Rosana B R Ferreira, Navkiran Gill, Benjamin P Willing, L Caetano M Antunes, Shannon L Russell, Matthew A Croxen, B Brett Finlay
PloS One 2011, 6 (5): e20338
21633507
The intestinal microbiota is composed of hundreds of species of bacteria, fungi and protozoa and is critical for numerous biological processes, such as nutrient acquisition, vitamin production, and colonization resistance against bacterial pathogens. We studied the role of the intestinal microbiota on host resistance to Salmonella enterica serovar Typhimurium-induced colitis. Using multiple antibiotic treatments in 129S1/SvImJ mice, we showed that disruption of the intestinal microbiota alters host susceptibility to infection. Although all antibiotic treatments caused similar increases in pathogen colonization, the development of enterocolitis was seen only when streptomycin or vancomycin was used; no significant pathology was observed with the use of metronidazole. Interestingly, metronidazole-treated and infected C57BL/6 mice developed severe pathology. We hypothesized that the intestinal microbiota confers resistance to infectious colitis without affecting the ability of S. Typhimurium to colonize the intestine. Indeed, different antibiotic treatments caused distinct shifts in the intestinal microbiota prior to infection. Through fluorescence in situ hybridization, terminal restriction fragment length polymorphism, and real-time PCR, we showed that there is a strong correlation between the intestinal microbiota composition before infection and susceptibility to Salmonella-induced colitis.
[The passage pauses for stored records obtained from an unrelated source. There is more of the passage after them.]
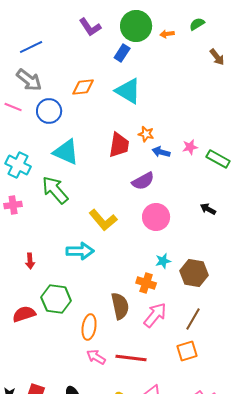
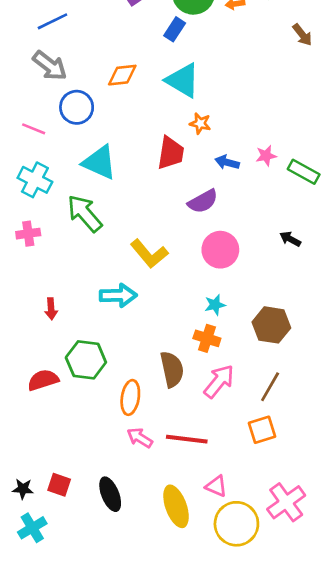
pink line: (13, 107) -> (34, 129), moved
orange star: (146, 134) -> (200, 123), moved
cyan star: (163, 261) -> (215, 305), moved

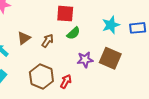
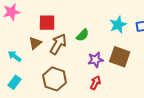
red square: (65, 14) -> (47, 23), moved
brown arrow: (48, 41) -> (58, 44), size x1.5
red arrow: (66, 81) -> (95, 83), moved

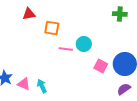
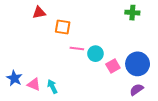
cyan circle: (84, 44) -> (95, 54), moved
pink square: (101, 66) -> (113, 66), turned 32

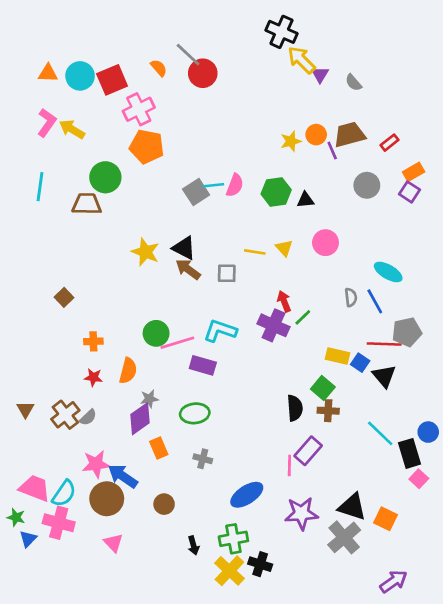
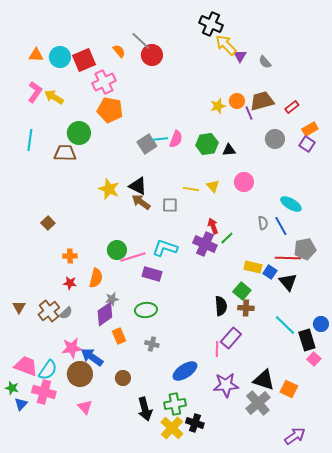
black arrow: (193, 545) -> (145, 409), size x1.6

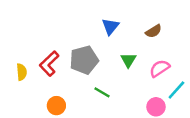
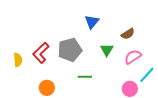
brown semicircle: (154, 31) -> (128, 34), moved
green line: (102, 92) -> (85, 77), turned -32

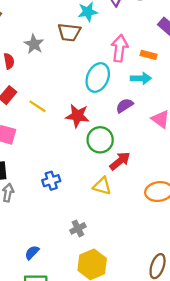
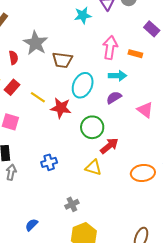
brown trapezoid: (69, 32) -> (62, 60), moved
gray star: (34, 44) -> (35, 43), size x1.4
cyan ellipse: (98, 77) -> (83, 85), moved
cyan arrow: (141, 78) -> (118, 76), moved
red star: (77, 116) -> (61, 108), moved

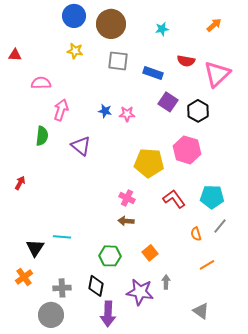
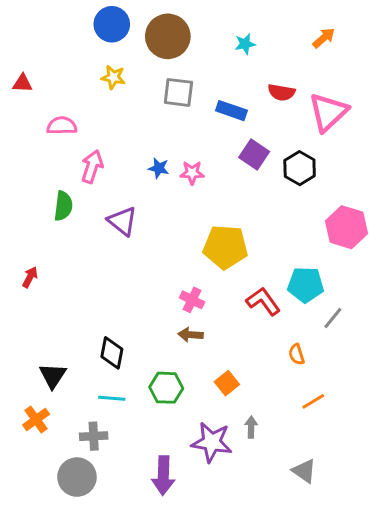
pink hexagon: (187, 150) -> (347, 227), moved
cyan pentagon: (212, 197) -> (306, 285), moved
gray line: (220, 226) -> (333, 318), moved
cyan line: (62, 237) -> (112, 398), moved
black diamond: (96, 286) -> (112, 353), moved

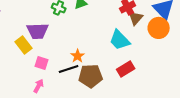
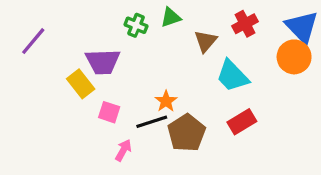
brown triangle: (136, 18) -> (206, 41), moved
brown pentagon: (91, 76) -> (187, 133), turned -30
pink arrow: (39, 86) -> (123, 150), moved

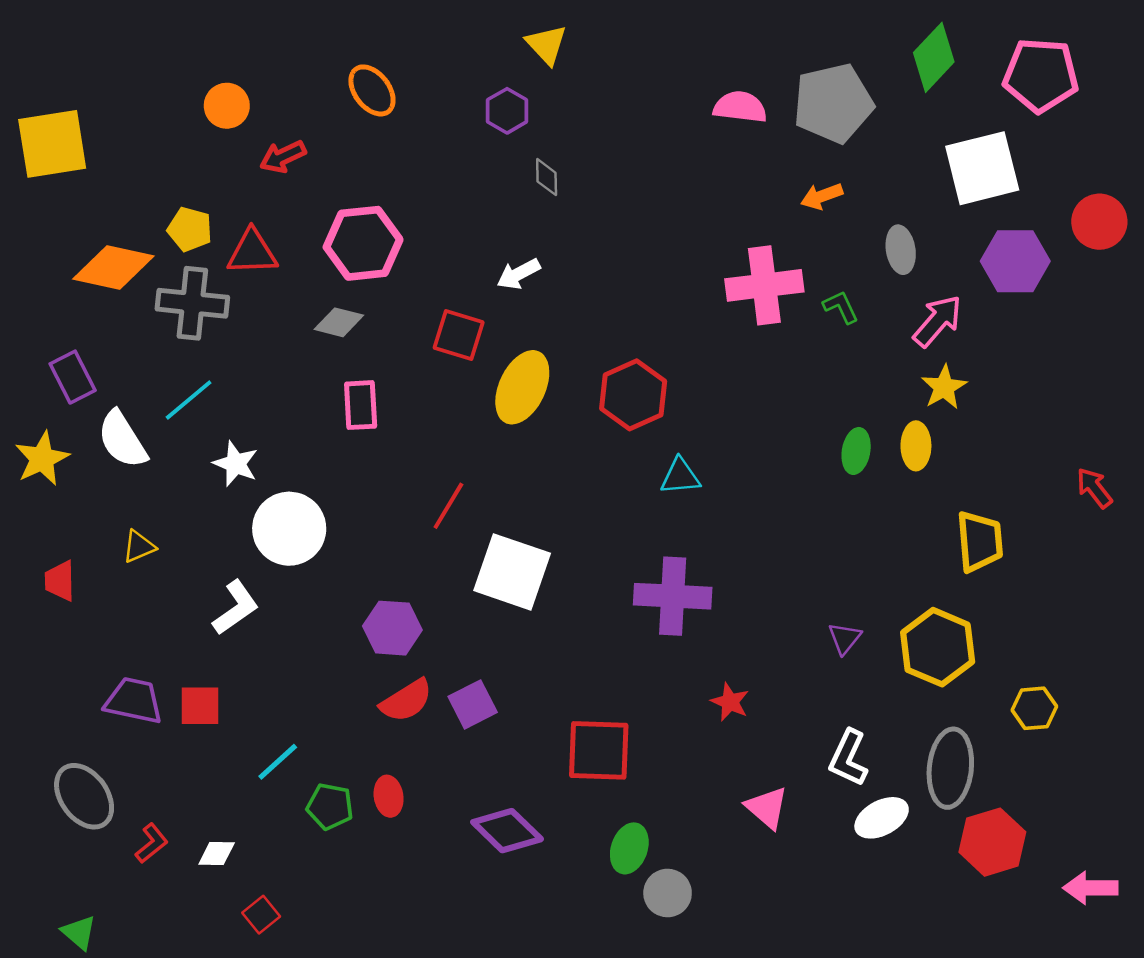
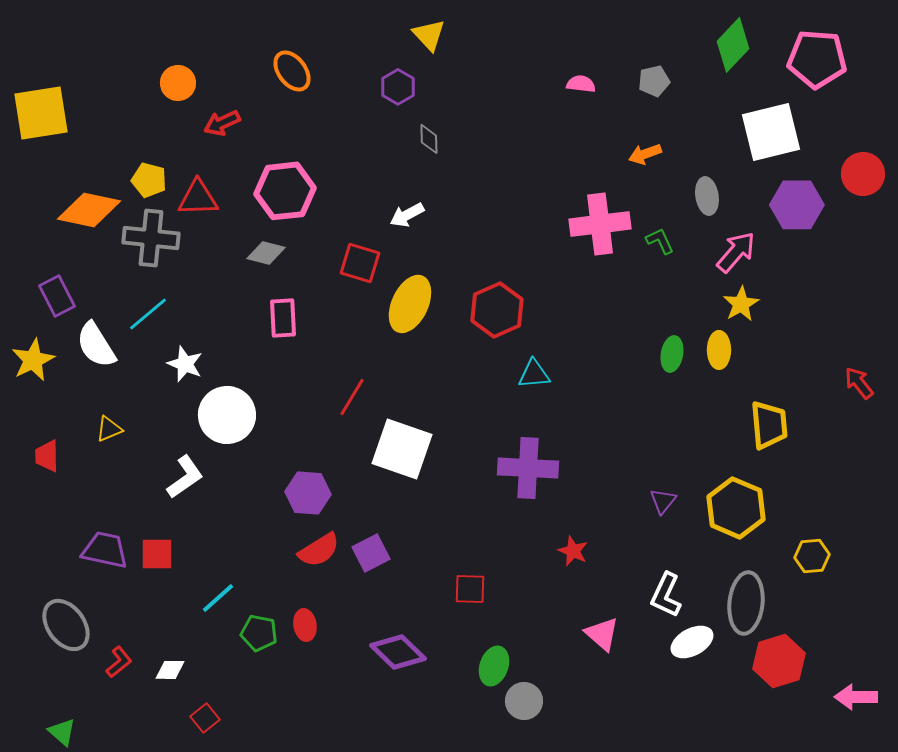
gray pentagon: (833, 103) -> (654, 81), size x0.5
pink semicircle: (740, 107) -> (581, 84), size x0.7
red square: (599, 750) -> (470, 589), size x0.6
Members of the Bacteroidetes phylum were present at significantly higher levels in mice resistant to colitis. Further analysis revealed that Porphyromonadaceae levels were also increased in these mice. Conversely, there was a positive correlation between the abundance of Lactobacillus sp. and predisposition to colitis. Our data suggests that different members of the microbiota might be associated with S. Typhimurium colonization and colitis. Dissecting the mechanisms involved in resistance to infection and inflammation will be critical for the development of therapeutic and preventative measures against enteric pathogens.